Transcribed page contents:
▼▼▼
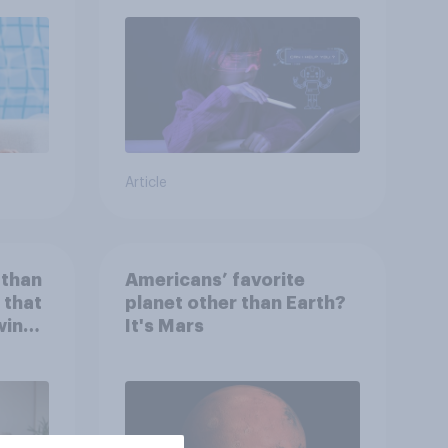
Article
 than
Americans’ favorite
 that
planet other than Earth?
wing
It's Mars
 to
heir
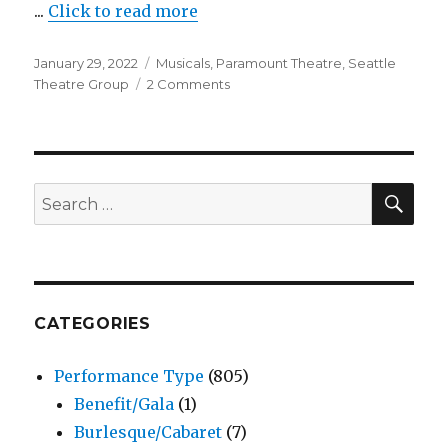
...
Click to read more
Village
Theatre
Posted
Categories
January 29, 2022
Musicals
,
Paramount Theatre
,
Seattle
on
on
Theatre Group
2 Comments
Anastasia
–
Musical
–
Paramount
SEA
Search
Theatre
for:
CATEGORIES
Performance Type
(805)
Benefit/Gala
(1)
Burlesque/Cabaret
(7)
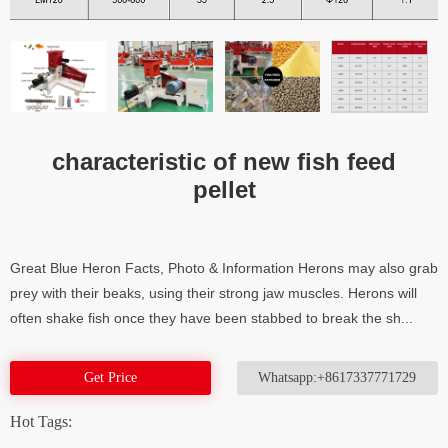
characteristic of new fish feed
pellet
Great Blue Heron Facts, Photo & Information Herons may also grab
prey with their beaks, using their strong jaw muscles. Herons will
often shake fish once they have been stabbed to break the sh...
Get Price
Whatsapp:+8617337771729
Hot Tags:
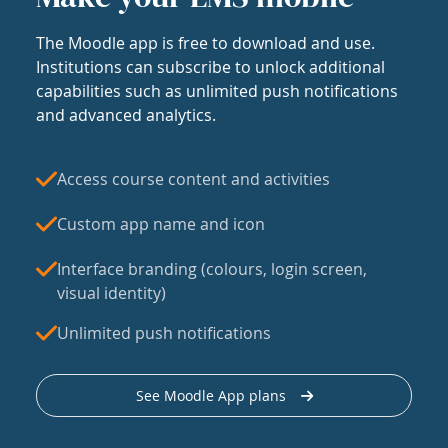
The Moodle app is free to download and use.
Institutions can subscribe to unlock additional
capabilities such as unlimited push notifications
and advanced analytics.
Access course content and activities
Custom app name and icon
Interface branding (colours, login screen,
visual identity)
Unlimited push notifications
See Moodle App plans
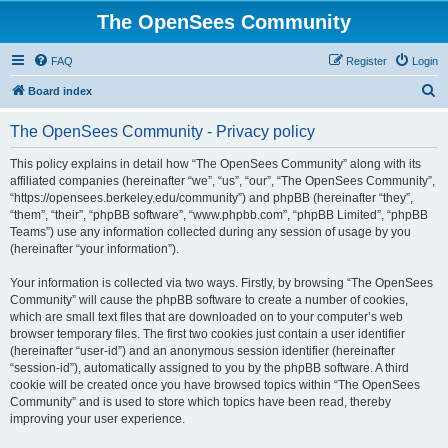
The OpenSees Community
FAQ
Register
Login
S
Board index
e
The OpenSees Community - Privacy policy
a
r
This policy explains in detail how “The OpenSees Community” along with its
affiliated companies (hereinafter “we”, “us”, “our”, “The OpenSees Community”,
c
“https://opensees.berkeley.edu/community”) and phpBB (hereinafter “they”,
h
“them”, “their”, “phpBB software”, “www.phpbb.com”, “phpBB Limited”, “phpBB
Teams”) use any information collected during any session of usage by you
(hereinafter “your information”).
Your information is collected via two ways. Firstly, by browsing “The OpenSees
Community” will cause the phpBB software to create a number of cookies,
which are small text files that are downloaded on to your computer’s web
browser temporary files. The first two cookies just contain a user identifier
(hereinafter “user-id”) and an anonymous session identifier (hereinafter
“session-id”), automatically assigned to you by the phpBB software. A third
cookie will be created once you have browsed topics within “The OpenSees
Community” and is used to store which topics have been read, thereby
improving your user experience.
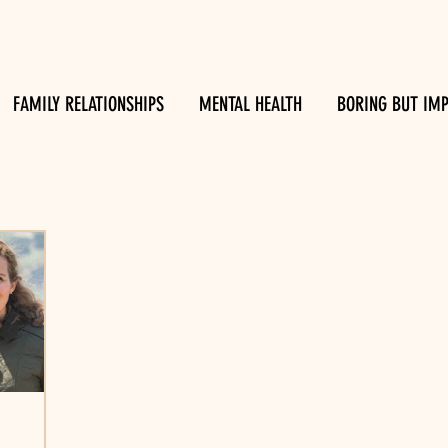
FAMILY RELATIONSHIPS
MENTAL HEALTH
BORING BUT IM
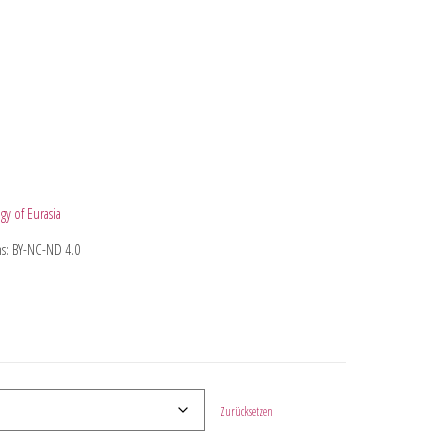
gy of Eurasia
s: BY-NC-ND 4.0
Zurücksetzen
▲▲▲
Work to be completed »
Leave the pictures out, and transcribe each of the records exactly.

Answer area »
Article
 than
Americans’ favorite
 that
planet other than Earth?
wing
It's Mars
 to
heir
...
Click to read more
Village
Theatre
Posted
Categories
January 29, 2022
Musicals
,
Paramount Theatre
,
Seattle
on
on
Theatre Group
2 Comments
Anastasia
–
Musical
–
Paramount
SEA
Search
Theatre
for:
CATEGORIES
Performance Type
(805)
Benefit/Gala
(1)
Burlesque/Cabaret
(7)
characteristic of new fish feed
pellet
Great Blue Heron Facts, Photo & Information Herons may also grab
prey with their beaks, using their strong jaw muscles. Herons will
often shake fish once they have been stabbed to break the sh...
Get Price
Whatsapp:+8617337771729
Hot Tags:
The Moodle app is free to download and use.
Institutions can subscribe to unlock additional
capabilities such as unlimited push notifications
and advanced analytics.
Access course content and activities
Custom app name and icon
Interface branding (colours, login screen,
visual identity)
Unlimited push notifications
See Moodle App plans
The OpenSees Community
FAQ
Register
Login
S
Board index
e
The OpenSees Community - Privacy policy
a
r
This policy explains in detail how “The OpenSees Community” along with its
affiliated companies (hereinafter “we”, “us”, “our”, “The OpenSees Community”,
c
“https://opensees.berkeley.edu/community”) and phpBB (hereinafter “they”,
h
“them”, “their”, “phpBB software”, “www.phpbb.com”, “phpBB Limited”, “phpBB
Teams”) use any information collected during any session of usage by you
(hereinafter “your information”).
Your information is collected via two ways. Firstly, by browsing “The OpenSees
Community” will cause the phpBB software to create a number of cookies,
which are small text files that are downloaded on to your computer’s web
browser temporary files. The first two cookies just contain a user identifier
(hereinafter “user-id”) and an anonymous session identifier (hereinafter
“session-id”), automatically assigned to you by the phpBB software. A third
cookie will be created once you have browsed topics within “The OpenSees
Community” and is used to store which topics have been read, thereby
improving your user experience.
FAMILY RELATIONSHIPS
MENTAL HEALTH
BORING BUT IM
gy of Eurasia
s: BY-NC-ND 4.0
Zurücksetzen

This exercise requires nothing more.